С ножом и зеркалом он вернулся в кузницу, поставил зеркало к стене и разорвал на себе запыленную и прожженную по многих местах рубаху.
Безупречно отполированная поверхность отражала осунувшееся лицо с темными кругами под глазами, из-за которых горящие лихорадочным возбуждением глаза казались яркими, словно звезды. Волосы давно нечесаны и сбились в безобразный колтун на затылке, руки в ожогах и ссадинах, на щеке длинная царапина — от осколка очередного разбитого кристалла.
У Феанаро мелко дрожали пальцы, но нож он сжимал крепко. Отблески огня из горна плясали на лезвии, и оно казалось красным от крови. Преждевременно.
Вместо трех камней будет всего один, но с ним не сравнится ни одно творение эрухини, ни в прошлом, ни в будущем.
Нужно было только сердце.
Феанаро приставил кончик ножа к груди, наблюдая за движением свой руки в зеркале. Рука как будто жила своей жизнью, действовала сама по себе. Он не ощутил боли, когда из-под отточенного лезвия потекла маленькая капелька крови, прочертив алую дорожку на белой коже.

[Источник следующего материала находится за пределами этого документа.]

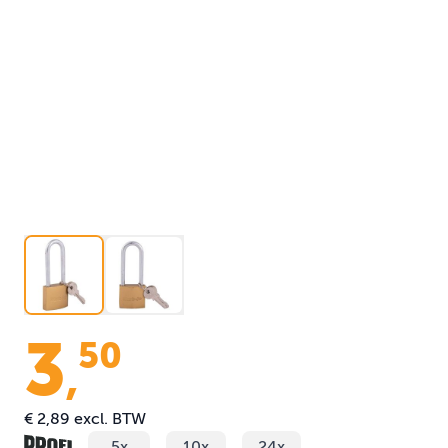
3
50
,
€ 2,89
excl. BTW
5x
10x
24x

Несколько ударов сердца понадобились Феанаро, чтобы решиться окончательно. Он отнял нож от кожи и занес его над маленькой ранкой, а затем резко вонзил его слева от грудины, на треть длины, проткнув мышцы и хрящ.
В этот момент пришла боль. Яркая, слепящая, от которой у Феанаро против воли вырвался протяжный, отчаянный стон. Но это только начало.
Ухватившись обеими руками за рукоять ножа, Феанаро повел его вниз, разрезая ребра одно за другим. Кровь текла по груди и рукам, брызгала на зеркало, нож становился скользким. Но Феанаро не выпустил бы его, даже если бы захотел — пальцы свело судорогой, и разжать их казалось вовсе невозможным.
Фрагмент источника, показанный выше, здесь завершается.